Here is a video showing how to get the best results using a guide coat and a long block. Although it looks straight it will still have low spots that need to be wiped and blocked.






This is what my quarter looked like after using a guide coat to find the low spots then wiping and blocking several times.


----------



## 666bbl (Apr 13, 2014)

It takes a wee bit of advanced metal talents to 1st avoid the warping and 2nd to remove any that's there from before. Does the warped area move in and out ("oil canned")? If it does you need to find the area that's stretched and causing the problem. You need to push the oil canned portion to where it belongs while trying to determine that bad spot, then try to hammer it back to shape. You need a hammer with a decent crown on the face and slowly work it down with a dolly on the back. If that doesn't work then you'll need to heat that area and tap it down quickly while it's hot, BUT DON'T HIT IT TOO HARD. That will make it worse and you're better off with a helper to get the torch out of the way for your hammering. Once hammered down you can cool the area with cold water. To much heat will crystallize the metal when it's cooled so you want it 'blued' and not red hot. The weight of the hammer does the work, not the force from swinging it on the panel. Don't "choke up" on the hammer handle either. Use all of the handle's length to your advantage. Our Goat 1/4s are long and relatively flat. When installing them you want someone tapping each weld as it cools down, while the "red" is going away. This will stretch the weld and remove the stresses that pulls the panel in at each weld. A small gap is required to do this right.
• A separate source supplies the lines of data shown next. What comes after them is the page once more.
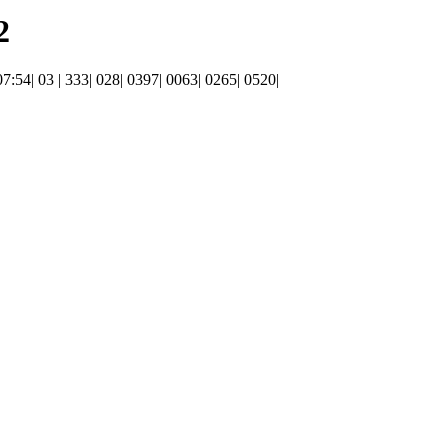
2
 07:54| 03 | 333| 028| 0397| 0063| 0265| 0520|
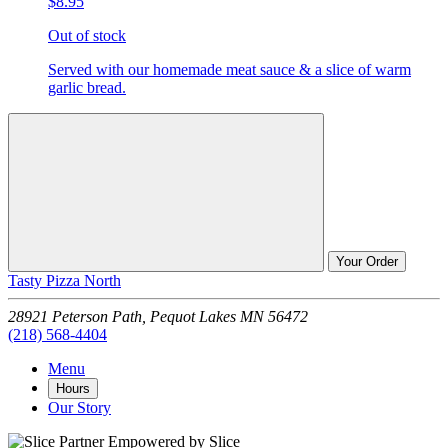
$8.95
Out of stock
Served with our homemade meat sauce & a slice of warm
garlic bread.
Your Order
Tasty Pizza North
28921 Peterson Path,
Pequot Lakes
MN
56472
(218) 568-4404
Menu
Hours
Our Story
Empowered by Slice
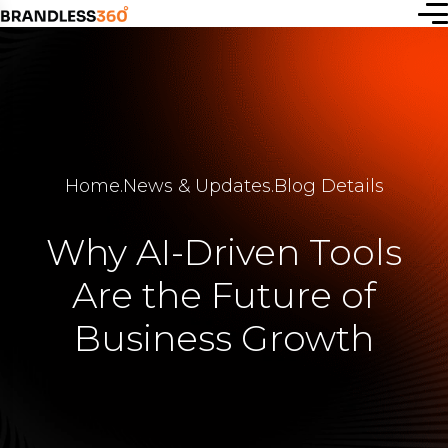
Start a
new idea
Home
.
News & Updates
.
Blog Details
or simply
connect
Why AI-Driven Tools
with us —
Are the Future of
let’s
Business Growth
create
together.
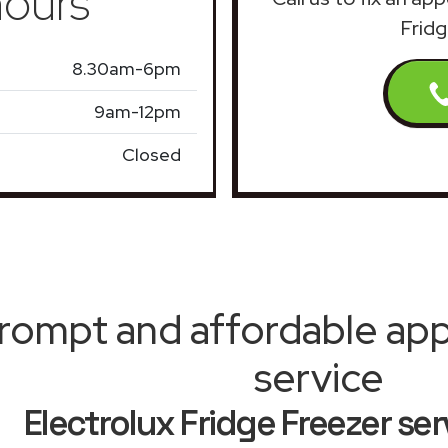
ours
Fridg
8.30am-6pm
9am-12pm
Closed
rompt and affordable appl
service
Electrolux Fridge Freezer se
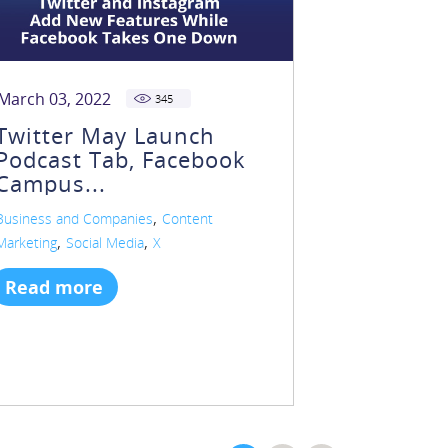
March 03, 2022
345
Twitter May Launch
Podcast Tab, Facebook
Campus...
,
Business and Companies
Content
,
,
Marketing
Social Media
X
Read more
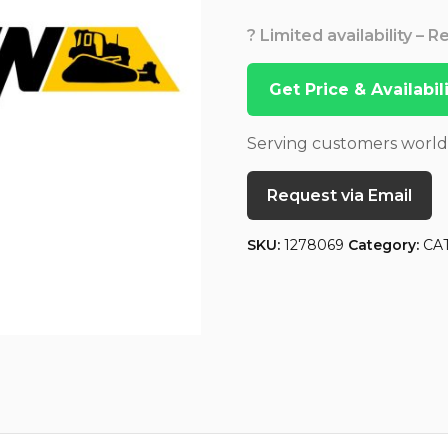
? Limited availability – 
Get Price & Availabi
Serving customers worl
Request via Email
SKU:
1278069
Category:
CA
There's 100 ways to hang a panel and most of them are right, so you need to pick the process you're most comfortable with or qualified for. The new replacements are very thin (using the same dies on metal that's .015 smaller). Forget the "GM approved" labeling too. It's still an Asian panel even though it's tagged GM.


----------



## Instg8ter (Sep 28, 2010)

Very informative post 666bbl was good to meet you in person at the cruise-in on Thursday hope to see you out at the Sumpter fairgrounds today for the show


----------